● **Goal of the exercise**
In the entries below, count every line containing "select". Return the number and nothing else.

● **Document layout analysis data**
....
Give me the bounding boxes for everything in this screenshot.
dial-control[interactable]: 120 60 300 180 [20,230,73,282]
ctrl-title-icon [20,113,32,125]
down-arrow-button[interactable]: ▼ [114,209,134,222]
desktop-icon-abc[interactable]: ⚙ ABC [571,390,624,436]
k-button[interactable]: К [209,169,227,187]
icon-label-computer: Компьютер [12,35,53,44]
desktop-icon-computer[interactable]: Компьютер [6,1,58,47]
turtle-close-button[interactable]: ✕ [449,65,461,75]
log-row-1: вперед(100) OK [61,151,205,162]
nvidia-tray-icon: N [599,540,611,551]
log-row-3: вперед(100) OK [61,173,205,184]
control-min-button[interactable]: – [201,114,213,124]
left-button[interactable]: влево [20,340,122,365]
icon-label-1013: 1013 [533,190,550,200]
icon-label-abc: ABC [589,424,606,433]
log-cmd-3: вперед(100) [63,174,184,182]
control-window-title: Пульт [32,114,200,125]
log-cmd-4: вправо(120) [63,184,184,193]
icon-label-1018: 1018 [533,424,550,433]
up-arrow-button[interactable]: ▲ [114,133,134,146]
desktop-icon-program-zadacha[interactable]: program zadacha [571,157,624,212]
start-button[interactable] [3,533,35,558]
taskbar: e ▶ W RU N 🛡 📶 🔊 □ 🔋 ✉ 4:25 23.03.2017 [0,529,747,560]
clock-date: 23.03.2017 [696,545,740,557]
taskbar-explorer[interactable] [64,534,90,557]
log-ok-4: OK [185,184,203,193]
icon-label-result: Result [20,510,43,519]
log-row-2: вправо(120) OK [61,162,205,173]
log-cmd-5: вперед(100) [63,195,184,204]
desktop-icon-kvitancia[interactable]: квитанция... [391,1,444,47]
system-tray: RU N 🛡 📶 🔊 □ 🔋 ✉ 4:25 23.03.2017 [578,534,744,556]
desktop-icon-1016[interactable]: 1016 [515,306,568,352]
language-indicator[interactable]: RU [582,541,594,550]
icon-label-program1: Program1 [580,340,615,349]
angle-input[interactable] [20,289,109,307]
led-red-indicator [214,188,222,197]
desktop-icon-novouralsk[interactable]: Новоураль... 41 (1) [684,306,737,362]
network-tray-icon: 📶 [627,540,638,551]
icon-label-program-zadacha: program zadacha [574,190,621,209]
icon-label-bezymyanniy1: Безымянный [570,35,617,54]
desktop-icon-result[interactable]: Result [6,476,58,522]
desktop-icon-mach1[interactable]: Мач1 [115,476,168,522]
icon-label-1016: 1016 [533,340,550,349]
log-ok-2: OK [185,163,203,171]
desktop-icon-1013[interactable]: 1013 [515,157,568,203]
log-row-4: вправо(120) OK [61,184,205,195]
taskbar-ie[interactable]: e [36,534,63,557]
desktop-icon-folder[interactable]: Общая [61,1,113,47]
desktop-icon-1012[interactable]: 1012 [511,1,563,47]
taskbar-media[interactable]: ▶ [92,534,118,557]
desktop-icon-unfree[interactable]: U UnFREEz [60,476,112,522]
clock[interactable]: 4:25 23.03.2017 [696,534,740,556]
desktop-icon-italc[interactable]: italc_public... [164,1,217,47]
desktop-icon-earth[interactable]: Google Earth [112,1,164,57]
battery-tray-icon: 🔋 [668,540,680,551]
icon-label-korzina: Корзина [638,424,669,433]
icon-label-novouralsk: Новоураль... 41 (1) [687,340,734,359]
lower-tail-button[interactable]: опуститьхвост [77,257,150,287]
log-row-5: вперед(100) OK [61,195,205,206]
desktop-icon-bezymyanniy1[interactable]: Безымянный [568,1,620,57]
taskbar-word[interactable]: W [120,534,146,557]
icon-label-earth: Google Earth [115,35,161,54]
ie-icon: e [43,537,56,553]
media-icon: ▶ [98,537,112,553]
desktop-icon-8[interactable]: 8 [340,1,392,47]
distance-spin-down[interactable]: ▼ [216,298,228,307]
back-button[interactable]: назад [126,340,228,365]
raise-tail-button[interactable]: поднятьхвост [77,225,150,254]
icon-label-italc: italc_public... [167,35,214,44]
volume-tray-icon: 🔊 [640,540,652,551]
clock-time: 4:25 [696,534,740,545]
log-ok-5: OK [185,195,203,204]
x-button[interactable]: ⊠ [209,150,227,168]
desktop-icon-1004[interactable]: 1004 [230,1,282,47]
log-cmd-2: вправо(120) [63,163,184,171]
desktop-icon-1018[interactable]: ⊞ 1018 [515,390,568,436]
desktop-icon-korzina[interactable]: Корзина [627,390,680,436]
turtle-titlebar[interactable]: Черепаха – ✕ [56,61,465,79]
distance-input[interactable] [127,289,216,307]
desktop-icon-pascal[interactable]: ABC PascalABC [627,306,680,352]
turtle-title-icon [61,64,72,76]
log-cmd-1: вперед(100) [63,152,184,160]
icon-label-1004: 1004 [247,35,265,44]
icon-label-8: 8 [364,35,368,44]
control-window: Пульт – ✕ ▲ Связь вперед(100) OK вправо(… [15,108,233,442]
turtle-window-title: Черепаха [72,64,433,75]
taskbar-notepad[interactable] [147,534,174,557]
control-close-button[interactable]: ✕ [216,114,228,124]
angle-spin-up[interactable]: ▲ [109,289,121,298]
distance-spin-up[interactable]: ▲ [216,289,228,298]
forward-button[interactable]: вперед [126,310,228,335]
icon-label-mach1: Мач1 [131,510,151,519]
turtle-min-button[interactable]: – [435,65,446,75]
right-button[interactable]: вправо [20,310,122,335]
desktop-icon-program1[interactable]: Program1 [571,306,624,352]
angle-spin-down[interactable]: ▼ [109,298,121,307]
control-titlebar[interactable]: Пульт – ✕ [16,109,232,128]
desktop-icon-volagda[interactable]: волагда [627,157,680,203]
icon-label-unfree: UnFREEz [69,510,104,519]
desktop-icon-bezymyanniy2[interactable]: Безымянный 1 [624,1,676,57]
....
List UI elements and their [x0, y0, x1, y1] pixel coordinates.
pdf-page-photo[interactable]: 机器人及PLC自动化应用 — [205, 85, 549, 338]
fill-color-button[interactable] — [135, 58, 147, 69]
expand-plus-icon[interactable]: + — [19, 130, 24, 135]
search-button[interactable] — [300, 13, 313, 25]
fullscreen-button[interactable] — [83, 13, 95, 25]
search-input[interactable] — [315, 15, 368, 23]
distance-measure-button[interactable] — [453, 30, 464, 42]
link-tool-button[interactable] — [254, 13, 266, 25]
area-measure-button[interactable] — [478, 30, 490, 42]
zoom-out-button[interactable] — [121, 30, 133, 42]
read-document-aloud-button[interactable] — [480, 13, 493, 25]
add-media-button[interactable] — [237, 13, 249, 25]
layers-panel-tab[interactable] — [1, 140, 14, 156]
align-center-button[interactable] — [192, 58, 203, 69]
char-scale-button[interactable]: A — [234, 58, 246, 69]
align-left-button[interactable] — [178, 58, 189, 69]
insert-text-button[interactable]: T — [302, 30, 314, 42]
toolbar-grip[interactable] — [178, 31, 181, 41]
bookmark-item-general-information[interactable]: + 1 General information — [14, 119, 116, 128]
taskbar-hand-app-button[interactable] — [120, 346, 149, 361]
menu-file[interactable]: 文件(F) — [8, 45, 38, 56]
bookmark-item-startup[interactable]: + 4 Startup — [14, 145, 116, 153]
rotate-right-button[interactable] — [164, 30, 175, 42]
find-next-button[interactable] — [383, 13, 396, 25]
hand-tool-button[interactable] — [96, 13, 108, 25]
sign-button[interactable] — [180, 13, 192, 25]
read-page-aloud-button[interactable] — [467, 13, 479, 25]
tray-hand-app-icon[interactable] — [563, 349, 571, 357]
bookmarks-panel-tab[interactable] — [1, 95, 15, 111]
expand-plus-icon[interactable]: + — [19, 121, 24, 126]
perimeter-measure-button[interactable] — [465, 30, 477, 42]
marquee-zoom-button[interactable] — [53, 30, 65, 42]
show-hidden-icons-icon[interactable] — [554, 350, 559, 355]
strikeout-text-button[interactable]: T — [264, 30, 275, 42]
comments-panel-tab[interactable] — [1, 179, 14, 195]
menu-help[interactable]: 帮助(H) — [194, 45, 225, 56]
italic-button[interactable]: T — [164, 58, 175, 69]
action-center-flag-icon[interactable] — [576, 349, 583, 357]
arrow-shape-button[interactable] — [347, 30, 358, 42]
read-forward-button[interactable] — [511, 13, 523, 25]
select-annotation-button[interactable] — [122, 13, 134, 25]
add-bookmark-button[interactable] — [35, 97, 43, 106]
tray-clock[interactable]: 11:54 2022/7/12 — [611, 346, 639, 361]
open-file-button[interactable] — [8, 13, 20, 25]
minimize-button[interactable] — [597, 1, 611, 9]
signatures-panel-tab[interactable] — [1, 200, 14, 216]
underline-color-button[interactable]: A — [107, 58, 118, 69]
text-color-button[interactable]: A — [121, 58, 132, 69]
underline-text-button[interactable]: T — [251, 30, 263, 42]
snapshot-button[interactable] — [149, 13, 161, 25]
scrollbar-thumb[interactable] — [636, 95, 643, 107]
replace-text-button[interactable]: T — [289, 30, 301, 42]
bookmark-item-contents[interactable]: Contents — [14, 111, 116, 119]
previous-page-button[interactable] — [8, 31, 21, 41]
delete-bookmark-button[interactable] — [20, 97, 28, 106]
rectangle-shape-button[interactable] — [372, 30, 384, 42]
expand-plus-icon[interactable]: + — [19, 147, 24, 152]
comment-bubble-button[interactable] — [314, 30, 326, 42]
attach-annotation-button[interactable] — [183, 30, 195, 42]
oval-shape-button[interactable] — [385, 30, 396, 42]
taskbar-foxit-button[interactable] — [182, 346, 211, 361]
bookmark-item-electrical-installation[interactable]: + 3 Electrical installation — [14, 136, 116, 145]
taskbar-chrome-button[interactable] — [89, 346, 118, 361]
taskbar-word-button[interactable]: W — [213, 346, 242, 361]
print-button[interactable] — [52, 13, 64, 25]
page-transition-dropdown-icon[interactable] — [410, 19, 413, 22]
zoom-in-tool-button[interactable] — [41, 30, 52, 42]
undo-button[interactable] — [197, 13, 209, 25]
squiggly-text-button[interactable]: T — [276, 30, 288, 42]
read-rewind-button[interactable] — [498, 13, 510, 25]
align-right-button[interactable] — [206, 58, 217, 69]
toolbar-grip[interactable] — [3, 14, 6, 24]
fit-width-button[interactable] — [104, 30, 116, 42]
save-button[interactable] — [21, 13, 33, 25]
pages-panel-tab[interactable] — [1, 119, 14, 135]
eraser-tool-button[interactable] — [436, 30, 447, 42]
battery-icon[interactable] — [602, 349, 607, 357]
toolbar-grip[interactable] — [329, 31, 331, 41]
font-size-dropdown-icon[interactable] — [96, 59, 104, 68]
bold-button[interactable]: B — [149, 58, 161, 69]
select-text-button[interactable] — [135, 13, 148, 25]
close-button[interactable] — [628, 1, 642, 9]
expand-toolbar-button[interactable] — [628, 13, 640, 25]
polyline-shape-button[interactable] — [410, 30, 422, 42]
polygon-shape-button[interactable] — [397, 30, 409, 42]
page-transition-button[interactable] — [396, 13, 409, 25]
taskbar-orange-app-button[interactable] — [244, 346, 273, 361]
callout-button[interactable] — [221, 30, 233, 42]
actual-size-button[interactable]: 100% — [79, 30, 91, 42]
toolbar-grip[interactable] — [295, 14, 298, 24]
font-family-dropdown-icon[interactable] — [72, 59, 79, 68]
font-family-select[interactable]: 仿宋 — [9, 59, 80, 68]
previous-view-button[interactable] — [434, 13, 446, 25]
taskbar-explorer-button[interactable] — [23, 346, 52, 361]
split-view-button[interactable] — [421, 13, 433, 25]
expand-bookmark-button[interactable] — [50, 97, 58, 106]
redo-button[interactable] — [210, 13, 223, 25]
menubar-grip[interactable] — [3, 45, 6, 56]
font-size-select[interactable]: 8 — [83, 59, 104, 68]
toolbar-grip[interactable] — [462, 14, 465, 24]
....
● **Final answer**
4